Em carta enviada à empresa, um grupo de bondholders sugere à empresa uma injeção de capital de até R$ 25 bilhões para reequilibrar sua estrutura de capital. O número apontado por este grupo, porém, está muito distante da realidade em discussão na companhia, disse a primeira fonte.
 
Alternativas em discussão

Desde o final de 2025, acionistas da Raízen discutiam a possibilidade de um aporte significativo para reestruturar a dívida financeira da companhia, cuja alavancagem atingiu 5,3 vezes a dívida líquida/EBITDA no 3º trimestre da safra 2025/26, encerrado em dezembro.

As emissões de dívida da Raízen não estão sujeitas a covenants, índices máximos de endividamento que, se atingidos, dão direito aos credores de antecipar o recebimento de seus créditos.

A dívida bruta da Raízen totalizou R$ 70 bilhões no final do período, sendo R$ 50,8 bilhões em moeda estrangeira e R$ 19 bilhões em moeda local.

A empresa encerrou dezembro com caixa e equivalentes de R$ 17 bilhões e tem uma linha de crédito rotativo (revolver credit facility) de R$ 5,5 bilhões. 

Em comunicado ao mercado, a Raízen informou em 4 de março que avalia alternativas para fortalecer a estrutura de capital, incluindo a possibilidade de uma recuperação extrajudicial.

Na recuperação extrajudicial, credores e devedores podem negociar livremente os termos do acordo, que é submetido a homologação judicial.

Ainda segundo o comunicado, a proposta em discussão prevê um aporte de R$ 4 bilhões na Raízen, sendo R$ 3,5 bilhões do Grupo Shell e R$ 500 milhões da holding Aguassanta Investimentos, da família de Rubens Ometto, dona da Cosan. 

A Cosan, que tem a família Ometto e o BTG Pactual como principais sócios, ainda não chegou a um acordo sobre os termos de uma eventual participação no aporte, noticiou a mídia local. 

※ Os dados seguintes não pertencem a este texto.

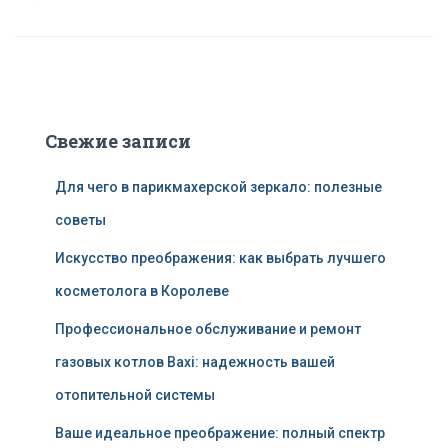
Свежие записи
Для чего в парикмахерской зеркало: полезные
советы
Искусство преображения: как выбрать лучшего
косметолога в Королеве
Профессиональное обслуживание и ремонт
газовых котлов Baxi: надежность вашей
отопительной системы
Ваше идеальное преображение: полный спектр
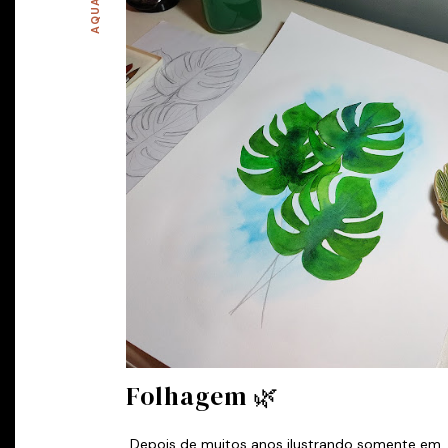
Folhagem 🌿
Depois de muitos anos ilustrando somente em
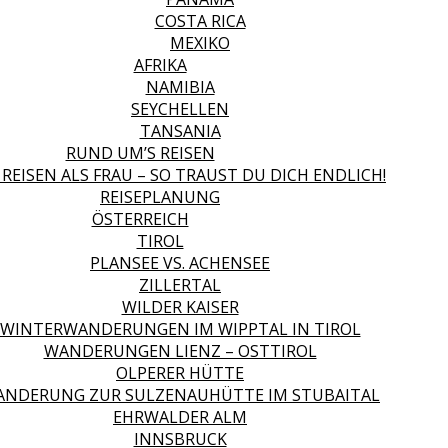
COSTA RICA
MEXIKO
AFRIKA
NAMIBIA
SEYCHELLEN
TANSANIA
RUND UM’S REISEN
 REISEN ALS FRAU – SO TRAUST DU DICH ENDLICH!
REISEPLANUNG
ÖSTERREICH
TIROL
PLANSEE VS. ACHENSEE
ZILLERTAL
WILDER KAISER
WINTERWANDERUNGEN IM WIPPTAL IN TIROL
WANDERUNGEN LIENZ – OSTTIROL
OLPERER HÜTTE
NDERUNG ZUR SULZENAUHÜTTE IM STUBAITAL
EHRWALDER ALM
INNSBRUCK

Os grupos e a empresa seguem conversando, mas ainda não está claro se há uma solução intermediária entre o que os credores sugeriram e o que a empresa está disposta a fazer, disse a segunda fonte. 

“No limite o que acontece é que, se a empresa pedir uma RE, ela só precisa de 50% mais um dos credores para aprovar o seu plano de reestruturação de dívida,” disse a mesma fonte.

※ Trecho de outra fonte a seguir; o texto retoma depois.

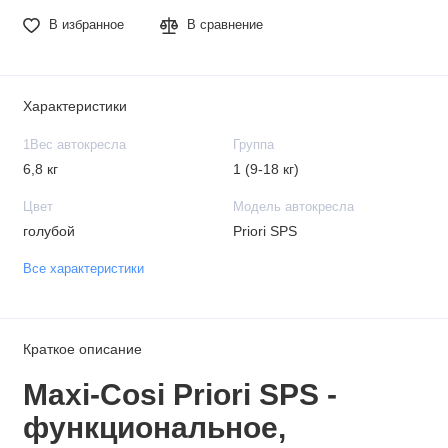
В избранное
В сравнение
Характеристики
1Вес автокресла
Группа
6,8 кг
1 (9-18 кг)
Цвет
Модель автокресла
голубой
Priori SPS
Все характеристики
Краткое описание
Maxi-Cosi Priori SPS -
функциональное,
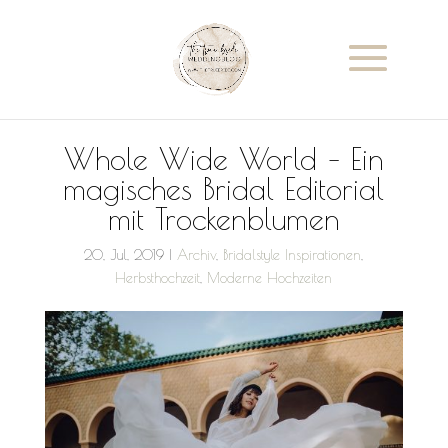
Whole Wide World – Ein
magisches Bridal Editorial
mit Trockenblumen
20, Jul, 2019
|
Archiv
,
Bridalstyle Inspirationen
,
Herbsthochzeit
,
Moderne Hochzeiten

Neste cenário, os bancos e bondholders não precisariam da participação do credor local para aprovar o plano de reestruturação de dívida, disse a segunda fonte. “No caso da RE, uma opção para os credores locais é tentar participar como ‘credores colaboradores’ para evitar tomar um haircut,” acrescentou.

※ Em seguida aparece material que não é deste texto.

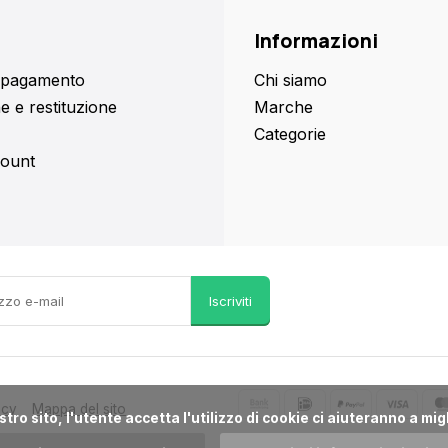
Informazioni
i pagamento
Chi siamo
e e restituzione
Marche
Categorie
count
Iscriviti
acy
Mappa del sito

Esse impasse já tem afetado potenciais emissões de dívida no mercado local, tanto da Cosan como de suas controladas, como da operadora logística ferroviária Rumo, cuja oferta foi adiada e provavelmente será cancelada, e da distribuidora de gás natural encanado Comgás, que também está com uma oferta na rua, afirmou a segunda fonte.  

Há uma pressão por uma solução amigável, com a possibilidade de converter parte da dívida da Raízen em equity (ações), e aí os bondholders podem entrar na capitalização, afirmou a segunda fonte.

“Pedir uma RE parece ser o caminho natural, porque aí a empresa consegue executar [este plano de reestruturação]”, disse a segunda fonte. 

“A empresa não vai conseguir mudar todos os contratos de dívida, especialmente os CRAs, que são muito pulverizados na pessoa física. Mas antes de pedir a RE, a Raízen vai alinhar todo o jogo com os credores para que o processo seja concluído o mais rápido possível, acrescentou a mesma fonte.   

A Raízen anunciou em fevereiro a contratação da Rothschild & Co como assessora financeira e dos escritórios Pinheiro Neto Advogados e Cleary Gottlieb Steen & Hamilton como assessores jurídicos.

Respostas

A empresa não retornou email com pedido de comentário.

Consultada, a Oliveira Trust que atua como agente fiduciário em CRAs da Raízen, respondeu que prefere ficar “isenta de posicionamento sobre situações de clientes”.

A Vortx, outra agente fiduciária em CRAs da Raízen, declarou que se pronuncia exclusivamente por seus canais oficiais.

A Opea, maior emissora de títulos da Raízen, afirmou que não vai se manifestar a respeito do caso.

A Pentágono, agente fiduciária em emissões de debêntures da Raízen, afirmou que só vai prestar esclarecimento para os investidores.

O BTG Pactual também não respondeu imediatamente a um pedido para comentar.